Jacqs cleared his throat. “You really don’t expect me to go repaying?”

“Hell no. Maybe we can get a beer together and swap war stories, but this isn’t about expecting anything out of you.” Zeke sighed. “What made you even start to think that?”

Jacqs moved to one of the chairs across from Zeke and hesitated a second. Sitting around a superior officer was one of those things they got unreasonably cranky about, but Zeke just nodded toward the seat. After sitting, Jacqs shrugged. “Allie Grah went saying how people think we’re dating because you did me the favor of not busting me down to private.”

“Why is it that the ships that see the least action like to talk the most?” Zeke shook his head. “I can call her out for gossiping if you want, but it will probably go away faster if we just ignore it.”

“Makes sense,” Jacqs agreed. On-ship, denying something worked about as well as tossing fuel cells into a fire. “I should get to my station and check out the targeting sights. They’ve been acting up lately.”

“Anything serious?”

Jacqs had the odd impression that he had Zeke’s full and undivided attention in a way Jacqs wasn’t used to. Officers in particular seemed to ignore him, and even shipmates only paid attention to the bits they wanted. Zeke, however, leaned forward, his dark gaze right on Jacqs.

“Probably not. The seals ain’t exactly perfect, so they tend to wiggle. It just takes readjusting them every once in a while.” Jacqs found himself uncomfortably aware of his hands. He suddenly didn’t know what to do with them, and after thirty-some years of having them, it was strange not knowing whether to rest them on his knees or on the arms of the chair or what. He ended up crossing his arms over his chest.
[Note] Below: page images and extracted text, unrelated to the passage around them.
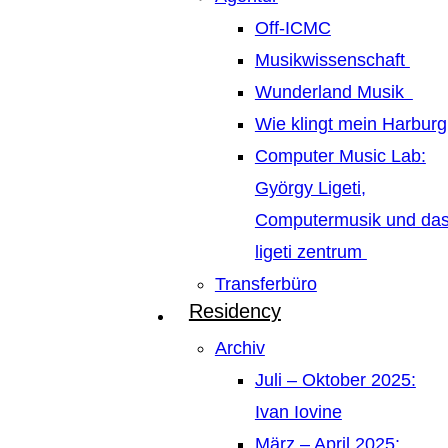
Off-ICMC
Musikwissenschaft
Wunderland Musik
Wie klingt mein Harburg
Computer Music Lab:
György Ligeti,
Computermusik und da
ligeti zentrum
Transferbüro
Residency
Archiv
Juli – Oktober 2025:
Ivan Iovine
März – April 2025: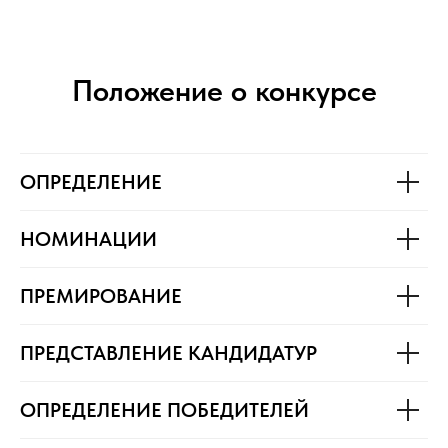
Положение о конкурсе
ОПРЕДЕЛЕНИЕ
НОМИНАЦИИ
ПРЕМИРОВАНИЕ
ПРЕДСТАВЛЕНИЕ КАНДИДАТУР
ОПРЕДЕЛЕНИЕ ПОБЕДИТЕЛЕЙ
“Keep on top of it,” Zeke said. “If there’s anything else…” Letting his words trail off, Zeke pinned Jacqs with an intense expression.
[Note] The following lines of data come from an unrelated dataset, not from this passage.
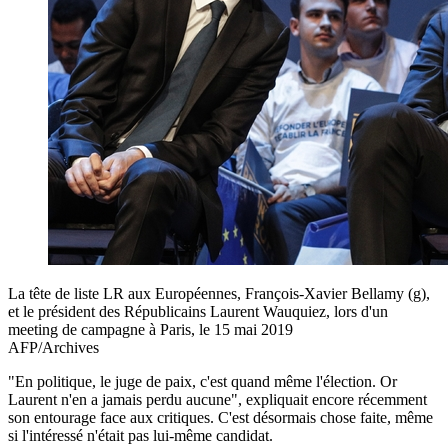
La tête de liste LR aux Européennes, François-Xavier Bellamy (g),
et le président des Républicains Laurent Wauquiez, lors d'un
meeting de campagne à Paris, le 15 mai 2019
AFP/Archives
"En politique, le juge de paix, c'est quand même l'élection. Or
Laurent n'en a jamais perdu aucune", expliquait encore récemment
son entourage face aux critiques. C'est désormais chose faite, même
si l'intéressé n'était pas lui-même candidat.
“Um. No.” Jacqs stood. “I should just go. So the thing where I accused you of—”

“Don’t worry about it.”

“But it was a real shitty thing to assume.”

“Yep,” Zeke quickly agreed. “It was all kinds of shitty. But you came and asked instead of making assumptions, so I give you some credit for that.”
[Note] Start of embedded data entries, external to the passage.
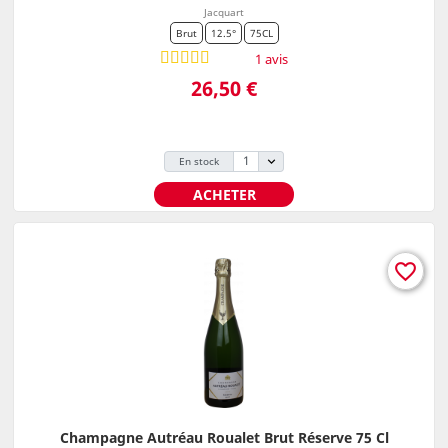
Jacquart
Brut
12.5°
75CL
1 avis
Prix
26,50 €
En stock
ACHETER
favorite_border
Champagne Autréau Roualet Brut Réserve 75 Cl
That was a real strange reaction for an officer, but rather than looking a gift ship in the thrusters, Jacqs turned and headed for the door. Lieutenant Haslet still stood in the hall, and Jacqs headed past her. Most people on the ship got out of his way, but Haslet was a big woman, former infantry who still had shoulders like she carried fifty pounds of gun everywhere she went.

“Problem, corporal?” she asked.

“Nope.”

Haslet stepped to the side, putting herself in the middle of the hallway and right in Jacqs’s path. “Then why are you interrupting command meetings, Glebov?”

Jacqs opened his mouth to tell the lieutenant to fuck off, but that didn’t seem right. Zeke would have to send him to the brig for that one, and Jacqs had already put the man in an awkward position once today. Instead Jacqs shrugged. “I did something stupid, and I needed to talk to the commander. If’n he has a problem with that, I suppose he’ll tell me. Either that or he’ll call to have you escort me to the brig, and he didn’t do that, now did he?” Jacqs stepped forward, pressing close to the lieutenant. He could see Haslet shiver, her body stiff as she tried not to back away. Jacqs was a powerfully built man, and he did know how to use that size to his advantage.

“Get to your shift, then,” Haslet ordered. Jacqs gave her a wolfish grin.

“Yes, ma’am,” he answered in a slow drawl, and then he detoured around her, deliberately bumping shoulders. Today was shaping up to be a mighty fine day.